Friday May 25, 2012

The 24-Hour Rule

The actions of accounting firm Arthur Andersen in the early hours of the Enron scandal highlight the need for advance crisis-response planning.

In any other context, the collapse of legendary Arthur Andersen in 2002 would have been the biggest lead story of the year. Against the backdrop of catastrophic frauds perpetrated by Ken Lay and his team at Enron, however, the fate of the energy company’s outside accountants was only the secondary story, however staggering in its own right.

The Andersen story simply did not have the sensationalistic elements that riveted public attention on Enron. No one suggested that Andersen was actively engaged in the kind of criminal behavior that made Enron a synonym for corruption, dishonesty, and greed.

Richard S. Levick

Richard S. Levick

In the end, what brought the nearly century-old accountancy to its knees was the shredding of documents after the crisis began to unfold.

This commentary is excerpted from the book, The Communicators: Leadership in the Age of Crisis, by Richard S. Levick and Charles Slack (Watershed Press, 2010).

“Enron got what it deserved, but most of Andersen’s problems were probably manageable,” says Ty Cobb, a Washington lawyer specializing in white collar criminal defense cases. “Had they not destroyed documents, not assisted Enron in destroying documents, they probably would still be flourishing…. What Enron did was highly irregular. What Anderson did was, for the most part, routine until the moment they decided that it was okay to purge.”

All of which suggests that Andersen’s problems were not related to endemic corruption and venality, but to a serious communications and leadership gap. Somewhere along the line, managers inadequately trained in crisis response found themselves in the position of making split-second decisions with lasting consequences for themselves and the entire company. Years later Andersen is still one of the most famous, but certainly not the only case that dramatically underscores what leaders must do to prevent carelessness in situations where it matters most.

Legions of high-profile politicians and their aides have learned the meaning of the adage, “It’s not the crime, it’s the cover-up.” Indeed, they’ve learned it the hard way. Consider White House advisor Scooter Libby, convicted in 2007 for lying and obstructing justice in what ultimately proved to be a nonexistent criminal case. Cobb, partner at the D.C. law firm Hogan Lovells and a veteran counselor to some of the highest-profile figures in the political and corporate worlds, advises that the lesson is every bit as relevant for corporations as it is for public figures.

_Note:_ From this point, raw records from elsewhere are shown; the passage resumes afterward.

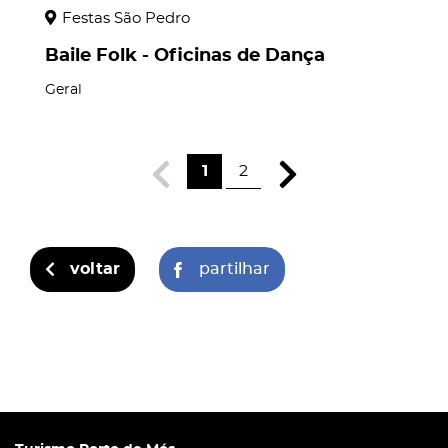
Festas São Pedro
Baile Folk - Oficinas de Dança
Geral
1
2
voltar
partilhar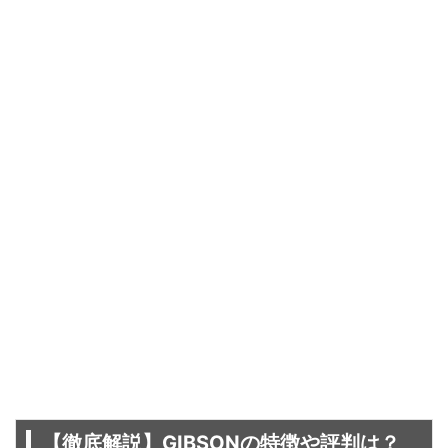
【徹底解説】GIBSONの特徴や評判は？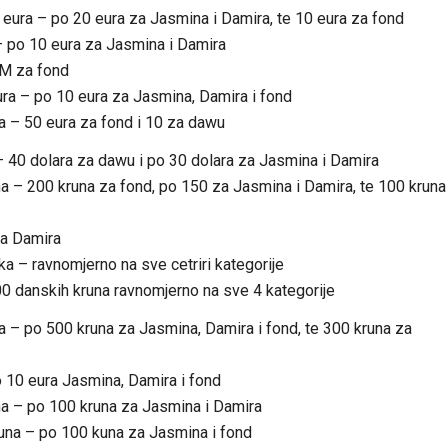
50 eura – po 20 eura za Jasmina i Damira, te 10 eura za fond
 – po 10 eura za Jasmina i Damira
KM za fond
ura – po 10 eura za Jasmina, Damira i fond
a – 50 eura za fond i 10 za dawu
 40 dolara za dawu i po 30 dolara za Jasmina i Damira
a – 200 kruna za fond, po 150 za Jasmina i Damira, te 100 kruna
za Damira
a – ravnomjerno na sve cetriri kategorije
00 danskih kruna ravnomjerno na sve 4 kategorije
 – po 500 kruna za Jasmina, Damira i fond, te 300 kruna za
o 10 eura Jasmina, Damira i fond
a – po 100 kruna za Jasmina i Damira
kuna – po 100 kuna za Jasmina i fond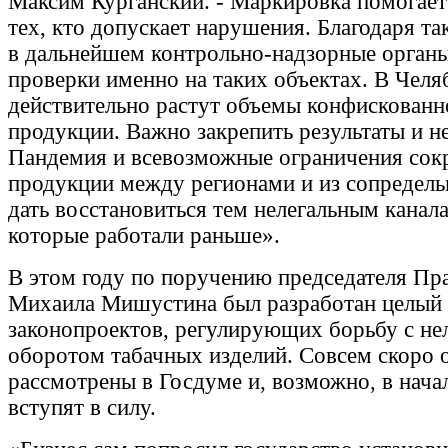
Максим Курганский. - Маркировка помогает
тех, кто допускает нарушения. Благодаря т
в дальнейшем контрольно-надзорные орган
проверки именно на таких объектах. В Челя
действительно растут объемы конфискованн
продукции. Важно закрепить результаты и н
Пандемия и всевозможные ограничения сокр
продукции между регионами и из сопредельн
дать восстановиться тем нелегальным канал
которые работали раньше».
В этом году по поручению председателя Пр
Михаила Мишустина был разработан целый
законопроектов, регулирующих борьбу с не
оборотом табачных изделий. Совсем скоро 
рассмотрены в Госдуме и, возможно, в нача
вступят в силу.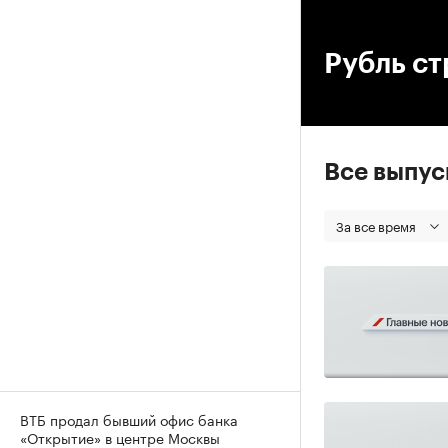
00
Рубль ст
Все выпу
За все время
ВТБ продал бывший офис банка
«Открытие» в центре Москвы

The ways in which your managers and employees respond in the early hours of a crisis can spell the difference between a manageable event and one that could send employees to prison and irrevocably damage the corporate brand. As such, your crisis response system needs to be finely honed and adapted for communications at every level of management and in every branch and location.

“Frankly, half of [corporate] investigations, give or take 20 percent, don’t go anywhere, other than a false statement charge or obstruction of justice charge based on statements that are made or documents that are destroyed in the first 24 hours,” Cobb says.

In most investigations of corporate crime, first impressions are impossible to shake off. Afterwards, you and your company must live with the fallout, good or bad. All the high-priced lawyers and sophisticated public relations campaigns in the world won’t be able to buy back those first 24 hours.

According to Cobb, there are two primary danger areas: lying or misleading investigators and destroying documents. Crisis preparation and crisis management demand ongoing practical training for employees at every level who might someday be in a position to talk to law enforcers or handle sensitive materials.

Say you run a manufacturing firm with factories scattered across the country. Investigators, learning of a possible crime or major infraction at one of the plants, arrive at the door bearing search warrants or subpoenas and asking questions. Meanwhile, back at headquarters, you’re still trying to sort out what’s going on and who the “relevant” employees actually are. At that moment, those very employees may well be making split-second decisions with lasting consequences.